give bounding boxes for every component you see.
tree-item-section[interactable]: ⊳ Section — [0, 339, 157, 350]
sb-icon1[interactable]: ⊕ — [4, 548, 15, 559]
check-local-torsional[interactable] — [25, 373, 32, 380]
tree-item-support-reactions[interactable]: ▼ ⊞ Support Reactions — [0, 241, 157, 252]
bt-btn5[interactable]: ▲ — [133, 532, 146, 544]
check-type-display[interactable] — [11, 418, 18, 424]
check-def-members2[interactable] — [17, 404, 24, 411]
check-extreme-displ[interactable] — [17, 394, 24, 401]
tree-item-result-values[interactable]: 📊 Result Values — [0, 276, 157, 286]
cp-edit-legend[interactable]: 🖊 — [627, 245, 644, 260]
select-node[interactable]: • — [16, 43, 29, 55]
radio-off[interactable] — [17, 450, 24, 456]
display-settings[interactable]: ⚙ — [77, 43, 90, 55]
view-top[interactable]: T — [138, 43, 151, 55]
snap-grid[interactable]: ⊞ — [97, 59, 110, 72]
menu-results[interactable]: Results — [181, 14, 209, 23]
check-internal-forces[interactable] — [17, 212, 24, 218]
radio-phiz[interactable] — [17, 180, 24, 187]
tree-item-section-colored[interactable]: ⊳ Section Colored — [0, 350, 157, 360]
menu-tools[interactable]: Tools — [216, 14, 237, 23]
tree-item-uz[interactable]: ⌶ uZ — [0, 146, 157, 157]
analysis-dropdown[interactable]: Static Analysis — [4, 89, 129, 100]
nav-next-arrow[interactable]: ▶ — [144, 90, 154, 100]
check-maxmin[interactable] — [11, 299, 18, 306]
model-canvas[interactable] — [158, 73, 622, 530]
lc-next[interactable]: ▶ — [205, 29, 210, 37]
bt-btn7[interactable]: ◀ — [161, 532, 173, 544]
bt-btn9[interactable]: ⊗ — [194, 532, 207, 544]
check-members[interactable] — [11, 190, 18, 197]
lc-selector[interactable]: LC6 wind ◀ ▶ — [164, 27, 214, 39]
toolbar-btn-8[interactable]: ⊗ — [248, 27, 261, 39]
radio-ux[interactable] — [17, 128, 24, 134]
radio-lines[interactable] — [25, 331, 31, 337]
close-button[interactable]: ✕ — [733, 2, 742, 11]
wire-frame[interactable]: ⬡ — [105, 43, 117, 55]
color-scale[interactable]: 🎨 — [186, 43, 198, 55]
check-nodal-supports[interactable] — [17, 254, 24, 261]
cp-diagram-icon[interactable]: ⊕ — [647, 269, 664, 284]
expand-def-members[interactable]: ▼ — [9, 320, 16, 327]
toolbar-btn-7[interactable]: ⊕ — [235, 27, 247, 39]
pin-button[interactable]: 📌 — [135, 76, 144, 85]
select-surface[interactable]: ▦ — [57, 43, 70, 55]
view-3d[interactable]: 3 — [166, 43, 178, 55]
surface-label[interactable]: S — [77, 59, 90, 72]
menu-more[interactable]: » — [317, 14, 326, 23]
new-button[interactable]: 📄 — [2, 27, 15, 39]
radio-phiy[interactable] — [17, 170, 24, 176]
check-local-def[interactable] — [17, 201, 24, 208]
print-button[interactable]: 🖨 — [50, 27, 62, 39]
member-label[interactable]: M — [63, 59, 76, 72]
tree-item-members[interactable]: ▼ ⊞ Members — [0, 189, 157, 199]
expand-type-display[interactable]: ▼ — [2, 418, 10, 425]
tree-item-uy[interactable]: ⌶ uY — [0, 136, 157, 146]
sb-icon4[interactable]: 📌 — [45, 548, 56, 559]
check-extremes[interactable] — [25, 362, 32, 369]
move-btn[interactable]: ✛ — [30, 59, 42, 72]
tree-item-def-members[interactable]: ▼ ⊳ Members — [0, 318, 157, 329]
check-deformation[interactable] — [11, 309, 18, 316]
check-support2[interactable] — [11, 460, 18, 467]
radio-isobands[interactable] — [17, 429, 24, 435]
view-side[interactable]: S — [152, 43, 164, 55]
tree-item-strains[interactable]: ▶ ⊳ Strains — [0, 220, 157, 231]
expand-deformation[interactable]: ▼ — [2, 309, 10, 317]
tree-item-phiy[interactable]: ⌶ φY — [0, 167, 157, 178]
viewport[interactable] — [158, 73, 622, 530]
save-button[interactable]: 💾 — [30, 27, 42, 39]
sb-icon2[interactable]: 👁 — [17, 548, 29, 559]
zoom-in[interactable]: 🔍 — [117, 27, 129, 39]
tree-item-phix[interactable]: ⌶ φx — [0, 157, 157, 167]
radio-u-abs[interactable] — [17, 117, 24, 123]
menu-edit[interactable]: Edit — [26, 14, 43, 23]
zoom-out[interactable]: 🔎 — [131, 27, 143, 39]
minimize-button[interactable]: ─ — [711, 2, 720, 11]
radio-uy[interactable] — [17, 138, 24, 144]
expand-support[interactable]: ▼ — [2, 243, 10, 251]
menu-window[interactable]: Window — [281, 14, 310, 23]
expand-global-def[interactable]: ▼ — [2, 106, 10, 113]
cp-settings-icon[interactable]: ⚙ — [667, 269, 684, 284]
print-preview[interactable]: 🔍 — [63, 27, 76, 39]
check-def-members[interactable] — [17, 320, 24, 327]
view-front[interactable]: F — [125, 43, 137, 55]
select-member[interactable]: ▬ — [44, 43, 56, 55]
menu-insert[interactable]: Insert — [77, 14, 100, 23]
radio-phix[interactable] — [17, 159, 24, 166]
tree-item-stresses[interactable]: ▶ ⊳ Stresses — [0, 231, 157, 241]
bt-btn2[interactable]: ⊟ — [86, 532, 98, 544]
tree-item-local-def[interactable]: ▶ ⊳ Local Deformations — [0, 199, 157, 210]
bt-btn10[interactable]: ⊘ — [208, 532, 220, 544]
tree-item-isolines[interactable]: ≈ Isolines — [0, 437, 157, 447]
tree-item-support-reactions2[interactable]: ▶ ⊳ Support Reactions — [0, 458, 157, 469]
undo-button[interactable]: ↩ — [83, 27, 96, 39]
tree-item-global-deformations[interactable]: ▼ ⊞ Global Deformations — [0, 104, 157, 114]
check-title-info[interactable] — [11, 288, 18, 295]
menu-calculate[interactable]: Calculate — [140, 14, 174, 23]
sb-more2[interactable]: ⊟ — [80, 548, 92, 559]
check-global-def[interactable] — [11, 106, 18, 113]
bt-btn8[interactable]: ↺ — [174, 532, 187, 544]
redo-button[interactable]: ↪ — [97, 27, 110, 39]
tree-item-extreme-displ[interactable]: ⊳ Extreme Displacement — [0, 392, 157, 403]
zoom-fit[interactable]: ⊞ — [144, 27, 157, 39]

· · · ·

## GOAL OF THE EXERCISE
Return every record above. Copy each one exactly.

## RESPONSE
give bounding boxes for every component you see.
tree-item-section[interactable]: ⊳ Section — [0, 339, 157, 350]
sb-icon1[interactable]: ⊕ — [4, 548, 15, 559]
check-local-torsional[interactable] — [25, 373, 32, 380]
tree-item-support-reactions[interactable]: ▼ ⊞ Support Reactions — [0, 241, 157, 252]
bt-btn5[interactable]: ▲ — [133, 532, 146, 544]
check-type-display[interactable] — [11, 418, 18, 424]
check-def-members2[interactable] — [17, 404, 24, 411]
check-extreme-displ[interactable] — [17, 394, 24, 401]
tree-item-result-values[interactable]: 📊 Result Values — [0, 276, 157, 286]
cp-edit-legend[interactable]: 🖊 — [627, 245, 644, 260]
select-node[interactable]: • — [16, 43, 29, 55]
radio-off[interactable] — [17, 450, 24, 456]
display-settings[interactable]: ⚙ — [77, 43, 90, 55]
view-top[interactable]: T — [138, 43, 151, 55]
snap-grid[interactable]: ⊞ — [97, 59, 110, 72]
menu-results[interactable]: Results — [181, 14, 209, 23]
check-internal-forces[interactable] — [17, 212, 24, 218]
radio-phiz[interactable] — [17, 180, 24, 187]
tree-item-section-colored[interactable]: ⊳ Section Colored — [0, 350, 157, 360]
menu-tools[interactable]: Tools — [216, 14, 237, 23]
tree-item-uz[interactable]: ⌶ uZ — [0, 146, 157, 157]
analysis-dropdown[interactable]: Static Analysis — [4, 89, 129, 100]
nav-next-arrow[interactable]: ▶ — [144, 90, 154, 100]
check-maxmin[interactable] — [11, 299, 18, 306]
model-canvas[interactable] — [158, 73, 622, 530]
lc-next[interactable]: ▶ — [205, 29, 210, 37]
bt-btn7[interactable]: ◀ — [161, 532, 173, 544]
bt-btn9[interactable]: ⊗ — [194, 532, 207, 544]
check-members[interactable] — [11, 190, 18, 197]
lc-selector[interactable]: LC6 wind ◀ ▶ — [164, 27, 214, 39]
toolbar-btn-8[interactable]: ⊗ — [248, 27, 261, 39]
radio-ux[interactable] — [17, 128, 24, 134]
radio-lines[interactable] — [25, 331, 31, 337]
close-button[interactable]: ✕ — [733, 2, 742, 11]
wire-frame[interactable]: ⬡ — [105, 43, 117, 55]
color-scale[interactable]: 🎨 — [186, 43, 198, 55]
check-nodal-supports[interactable] — [17, 254, 24, 261]
cp-diagram-icon[interactable]: ⊕ — [647, 269, 664, 284]
expand-def-members[interactable]: ▼ — [9, 320, 16, 327]
toolbar-btn-7[interactable]: ⊕ — [235, 27, 247, 39]
pin-button[interactable]: 📌 — [135, 76, 144, 85]
select-surface[interactable]: ▦ — [57, 43, 70, 55]
view-3d[interactable]: 3 — [166, 43, 178, 55]
surface-label[interactable]: S — [77, 59, 90, 72]
menu-more[interactable]: » — [317, 14, 326, 23]
new-button[interactable]: 📄 — [2, 27, 15, 39]
radio-phiy[interactable] — [17, 170, 24, 176]
check-local-def[interactable] — [17, 201, 24, 208]
print-button[interactable]: 🖨 — [50, 27, 62, 39]
member-label[interactable]: M — [63, 59, 76, 72]
tree-item-members[interactable]: ▼ ⊞ Members — [0, 189, 157, 199]
expand-type-display[interactable]: ▼ — [2, 418, 10, 425]
tree-item-uy[interactable]: ⌶ uY — [0, 136, 157, 146]
sb-icon4[interactable]: 📌 — [45, 548, 56, 559]
check-extremes[interactable] — [25, 362, 32, 369]
move-btn[interactable]: ✛ — [30, 59, 42, 72]
tree-item-def-members[interactable]: ▼ ⊳ Members — [0, 318, 157, 329]
check-deformation[interactable] — [11, 309, 18, 316]
check-support2[interactable] — [11, 460, 18, 467]
radio-isobands[interactable] — [17, 429, 24, 435]
view-side[interactable]: S — [152, 43, 164, 55]
tree-item-strains[interactable]: ▶ ⊳ Strains — [0, 220, 157, 231]
expand-deformation[interactable]: ▼ — [2, 309, 10, 317]
tree-item-phiy[interactable]: ⌶ φY — [0, 167, 157, 178]
viewport[interactable] — [158, 73, 622, 530]
save-button[interactable]: 💾 — [30, 27, 42, 39]
sb-icon2[interactable]: 👁 — [17, 548, 29, 559]
zoom-in[interactable]: 🔍 — [117, 27, 129, 39]
tree-item-phix[interactable]: ⌶ φx — [0, 157, 157, 167]
radio-u-abs[interactable] — [17, 117, 24, 123]
menu-edit[interactable]: Edit — [26, 14, 43, 23]
zoom-out[interactable]: 🔎 — [131, 27, 143, 39]
minimize-button[interactable]: ─ — [711, 2, 720, 11]
radio-uy[interactable] — [17, 138, 24, 144]
expand-support[interactable]: ▼ — [2, 243, 10, 251]
menu-window[interactable]: Window — [281, 14, 310, 23]
expand-global-def[interactable]: ▼ — [2, 106, 10, 113]
cp-settings-icon[interactable]: ⚙ — [667, 269, 684, 284]
print-preview[interactable]: 🔍 — [63, 27, 76, 39]
check-def-members[interactable] — [17, 320, 24, 327]
view-front[interactable]: F — [125, 43, 137, 55]
select-member[interactable]: ▬ — [44, 43, 56, 55]
menu-insert[interactable]: Insert — [77, 14, 100, 23]
radio-phix[interactable] — [17, 159, 24, 166]
tree-item-stresses[interactable]: ▶ ⊳ Stresses — [0, 231, 157, 241]
bt-btn2[interactable]: ⊟ — [86, 532, 98, 544]
tree-item-local-def[interactable]: ▶ ⊳ Local Deformations — [0, 199, 157, 210]
bt-btn10[interactable]: ⊘ — [208, 532, 220, 544]
tree-item-isolines[interactable]: ≈ Isolines — [0, 437, 157, 447]
tree-item-support-reactions2[interactable]: ▶ ⊳ Support Reactions — [0, 458, 157, 469]
undo-button[interactable]: ↩ — [83, 27, 96, 39]
tree-item-global-deformations[interactable]: ▼ ⊞ Global Deformations — [0, 104, 157, 114]
check-title-info[interactable] — [11, 288, 18, 295]
menu-calculate[interactable]: Calculate — [140, 14, 174, 23]
sb-more2[interactable]: ⊟ — [80, 548, 92, 559]
check-global-def[interactable] — [11, 106, 18, 113]
bt-btn8[interactable]: ↺ — [174, 532, 187, 544]
redo-button[interactable]: ↪ — [97, 27, 110, 39]
tree-item-extreme-displ[interactable]: ⊳ Extreme Displacement — [0, 392, 157, 403]
zoom-fit[interactable]: ⊞ — [144, 27, 157, 39]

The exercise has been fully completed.